Die Brüskierung von EU-Kommissionspräsidentin Ursula von der Leyen in Ankara gibt weiterhin zu reden. Sie erhielt nur einen Sofaplatz, während EU-Ratspräsident Charles Michel auf dem Sessel neben Gastgeber Recep Tayyip Erdogan zu sitzen kam. Der frühere Diplomat Paul Widmer ordnet die Szene ein.
SRF News: Wie deuten Sie die Szene mit dem fehlenden Stuhl?
Paul Widmer: Das war ein unübliches Bild. EU-Kommissionspräsidentin von der Leyen ist eine sehr wichtige Person. Dass sie auf ein Sofa abgeschoben wird – wie der türkischen Aussenminister, der eindeutig nicht den gleichen Rang hat – war merkwürdig. Allerdings ist die Stellung der Kommissionspräsidentin nicht ganz klar. International gesehen ist sie kein Staatsoberhaupt. Diesbezüglich hat Ratspräsident Michel eine andere Stellung. Vom Faktischen her ist sie aber eine mindestens so wichtige Position. Hier hätte man eindeutig die protokollarischen Fragen vorher aufs Genaueste festlegen müssen.
Dürfte so etwas gar nicht passieren?
Ganz sicher nicht. Denn das Protokoll ist sehr wichtig, auch wenn das viele Leute nicht so sehen. Das Protokoll ist Politik. Es prägt das, was nachher besprochen wird: Das Protokoll ist ein Minenfeld. Von aussen sieht alles ganz unproblematisch aus, doch wehe, man macht einen Fehltritt. Dann geht die Sprengladung hoch.
Das Protokoll ist Politik. Es prägt das, was nachher besprochen wird.
Wollte Erdogan die EU-Kommissionspräsidentin demütigen?
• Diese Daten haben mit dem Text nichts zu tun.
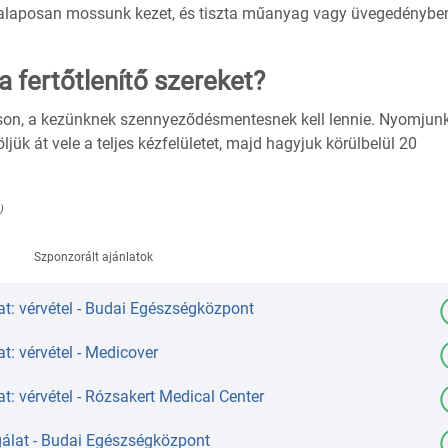
án alaposan mossunk kezet, és tiszta műanyag vagy üvegedénybe
 fertőtlenítő szereket?
sson, a kezünknek szennyeződésmentesnek kell lennie. Nyomjun
jük át vele a teljes kézfelületet, majd hagyjuk körülbelül 20
)
Szponzorált ajánlatok
t: vérvétel - Budai Egészségközpont
t: vérvétel - Medicover
t: vérvétel - Rózsakert Medical Center
álat - Budai Egészségközpont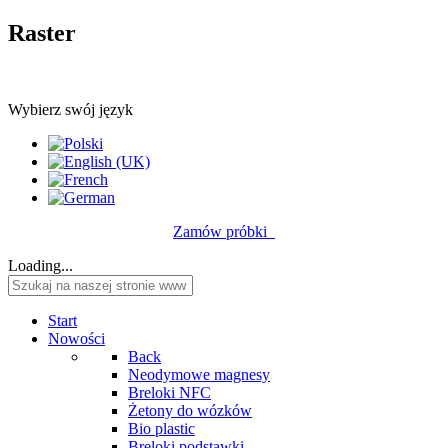
Raster
Wybierz swój język
Zamów próbki
Loading...
Start
Nowości
Back
Neodymowe magnesy
Breloki NFC
Żetony do wózków
Bio plastic
Breloki podstawki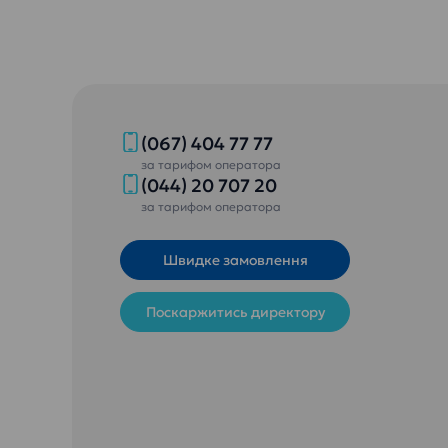
(067) 404 77 77
за тарифом оператора
(044) 20 707 20
за тарифом оператора
Швидке замовлення
Поскаржитись директору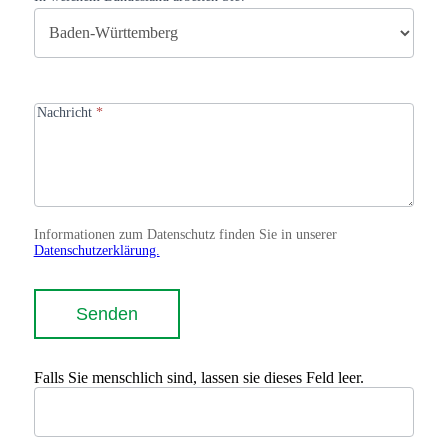
Nachricht
*
Informationen zum Datenschutz finden Sie in unserer
Datenschutzerklärung.
Senden
Falls Sie menschlich sind, lassen sie dieses Feld leer.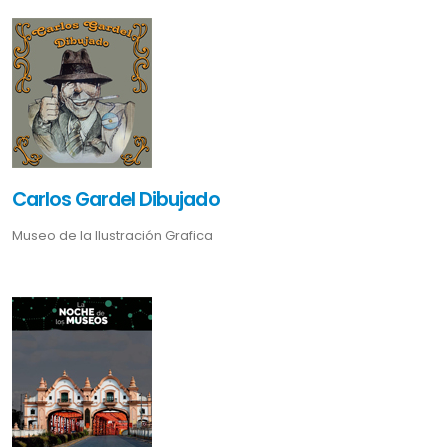
Carlos Gardel Dibujado
Museo de la Ilustración Grafica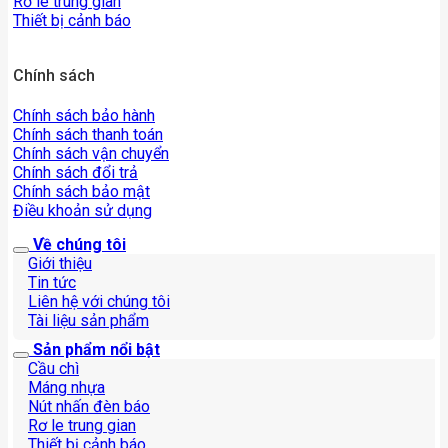
Rơ le trung gian
Thiết bị cảnh báo
Chính sách
Chính sách bảo hành
Chính sách thanh toán
Chính sách vận chuyển
Chính sách đổi trả
Chính sách bảo mật
Điều khoản sử dụng
Về chúng tôi
Giới thiệu
Tin tức
Liên hệ với chúng tôi
Tài liệu sản phẩm
Sản phẩm nổi bật
Cầu chì
Máng nhựa
Nút nhấn đèn báo
Rơ le trung gian
Thiết bị cảnh báo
Das kann ich nicht sagen. Rational betrachtet, würde es keinen Sinn ergeben. Denn wenn die Türkei Gespräche auf höchster Ebene führen will, möchte sie ein günstiges Umfeld schaffen. Umgekehrt stelle ich fest, dass sich Erdogan nicht zum ersten Mal so verhalten hat, dass man sich fragt, wo da die Vernunft geblieben ist.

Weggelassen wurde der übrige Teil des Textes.